I was reduced to describing Samira Makhmalbaf as an enigma. That was a tidy way of saying ‘There’s no way I’m gonna be able to fit all this in at under 650 words and still give you brief synopses of her three films that are screening here.’
Suffice it to say I didn’t break any news. A few details, however:
Contrary to what viewers see of her in The Joy of Madness (a video documentary of the making of Samira’s At Five in the Afternoon shot by her younger sister), Samira is not immediately unpleasant. You definitely get the impression that, when pushed, she will push back, and back, and back a little more. And if you still disagree, she’ll let you know how you’re throwing your life away.
She’s actually very gracious when she speaks – lots of thank-yous and easy laughter – and her chin weaves around, making her look a little like a wobble-head doll. She creates a sort of continual drama around her face, resting the point of her chin on her fingers, or smoothing her hair underneath her headscarf.
Her wearing of the headscarf seems to me to be totally subversive. Although she says she believes in god, she has no use for religious superstitions. Her headscarf doesn’t cover much, and as I said she’s constantly running her fingers under it, not so much to keep her thick black hair in line as to remind you that there’s something under the scarf that some people don’t want you to see. Something naughty. Not that she wouldn’t mind showing you, but it might not be proper. Oops, I did it again.
So I finally get her alone. And we talk about how other Iranian filmmakers are jealous of her because she’s Mohsen Makhmalbaf’s daughter and protégé, and how she doesn’t have to rely on subsidies to make her films, so she has more freedom on what and how she can shoot, and how such jealousy is only natural.
Then she took off the headscarf.
I had been so taken in by the whole drama that the sight of her uncovered head put me in a cold sweat. She just reached up and calmly pulled the scarf off the back of her head -- no ceremony, no theatrics. This was a backstage gesture, not intended to excite anyone. But still.

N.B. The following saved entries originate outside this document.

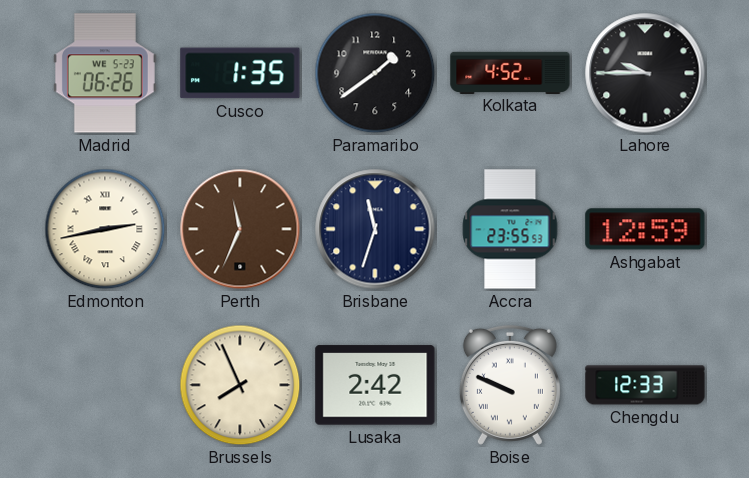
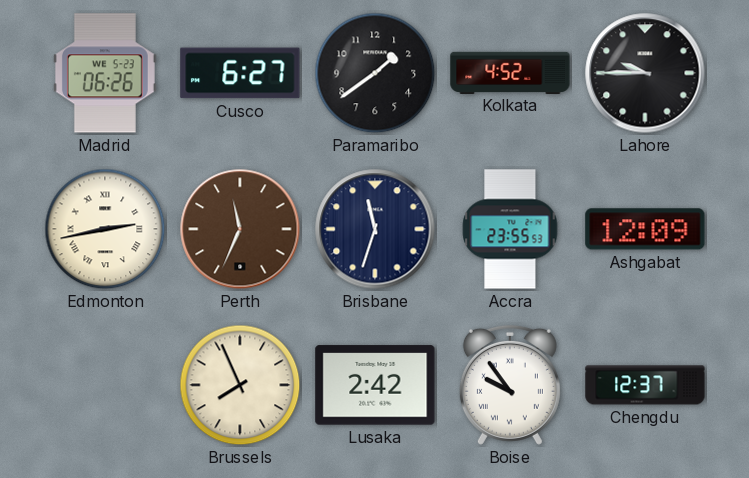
Cusco: 1:35 -> 6:27
Ashgabat: 12:59 -> 12:09
Boise: 9:49 -> 9:54
Chengdu: 12:33 -> 12:37
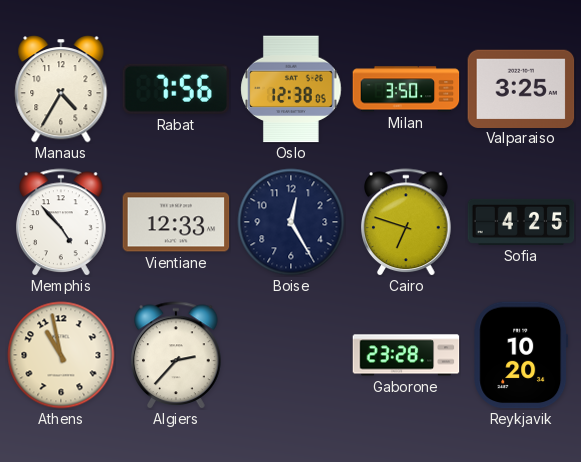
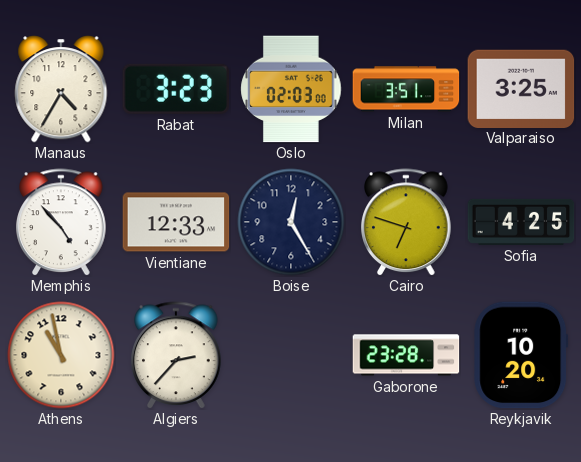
Rabat: 7:56 -> 3:23
Oslo: 12:38 -> 02:03
Milan: 3:50 -> 3:51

We talked about how she hopes digital technology will make filmmaking more democratic, but she’s said all that elsewhere. And then I asked her about the absurd moments in her films (absurd in that Camus-Sisyphus sort of way). And she didn’t know the word ‘absurd’. I thought that was great.

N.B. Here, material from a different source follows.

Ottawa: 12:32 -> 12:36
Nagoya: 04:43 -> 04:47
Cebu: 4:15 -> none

In the end, my interview didn’t lead our section because the boss thought our interview with Theodora Remundová was more important. But when the Czech section’s interview with supermodel Karolína Kurková turned out to be less than brilliant — kinda like Pope Leo X turned out to be less than Lutheran — they decided to lead with Samira. But they wanted to do their own interview. You know. Just to build it up a little. For a Czech audience. You understand. But if they used any of my material, they’d share the by-line.
So it’s really too bad that Samira wasn’t available to talk.
And I know you were wondering about Nick Holdsworth. And Steven Gaydos, I'm sure. Provided you're not just googling for their names, I'll tell you about it later.